The graphs in this story break out the types of plan fees according to the “401k Averages Book,” which draws from a database of 182 products from 64 providers. The average account balance for each of the plans depicted is $50,000. Want to know what fees could be included in your plan? Read on to learn about the types of 401(k) fees people pay per year and how they vary from small to large plans.

Revenue-sharing fees are built into the expenses participants pay for mutual funds. Though they are bundled into the cost of investments, revenue-sharing fees pay service providers other than the investment manager. These fees sometimes offset administrative costs, with the remainder credited back to the plan. Other times they line the pockets of third parties with no fiduciary obligations to employees.

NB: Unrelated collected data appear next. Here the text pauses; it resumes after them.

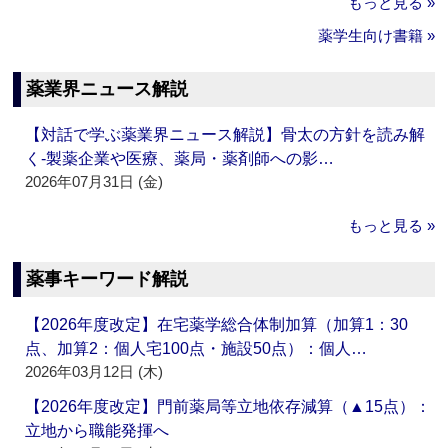
もっと見る »
薬学生向け書籍 »
薬業界ニュース解説
【対話で学ぶ薬業界ニュース解説】骨太の方針を読み解
く‐製薬企業や医療、薬局・薬剤師への影…
2026年07月31日 (金)
もっと見る »
薬事キーワード解説
【2026年度改定】在宅薬学総合体制加算（加算1：30
点、加算2：個人宅100点・施設50点）：個人…
2026年03月12日 (木)
【2026年度改定】門前薬局等立地依存減算（▲15点）：
立地から職能発揮へ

The net investment cost, according to the “401k Averages Book,” is the portion of the total investment cost that goes to the investment manager. Net investment cost is the one fee that doesn’t vary much among participants, regardless of whether they are in small or large plans. But plan participants can exert the most control over this cost. For instance, they can choose cheaper index funds that mimic the market rather than buy more expensive actively managed funds that attempt to beat it.

Record keeping covers fees charged for maintaining documents, paperwork and administrative duties. Record keepers are not necessarily fiduciaries to the plan. Annual fees for this service range from $5 for large plans up to $68 for small plans, on average.

Some fees, such as those charged for loans, are not included in the data from the “401k Averages Book.” The total includes investment costs, record keeping and administrative costs, document preparation, and trustee costs. Of all these costs, trustee costs are least expensive, ranging from nothing for large plans to $8 a year for small plans. Trustees from large plans sometimes get compensated from revenue-sharing fees, crediting any surplus back to the plan. They have authority over plan assets and typically serve as fiduciaries to the plan.

Most 401(k) plan participants have little control over the size of their company or the quality of the services offered by their retirement plan, both of which influence the price participants ultimately pay. Variables under participant control include the amount saved every month and their investments. Choosing low-cost index funds or ETFs could be a winning strategy over time.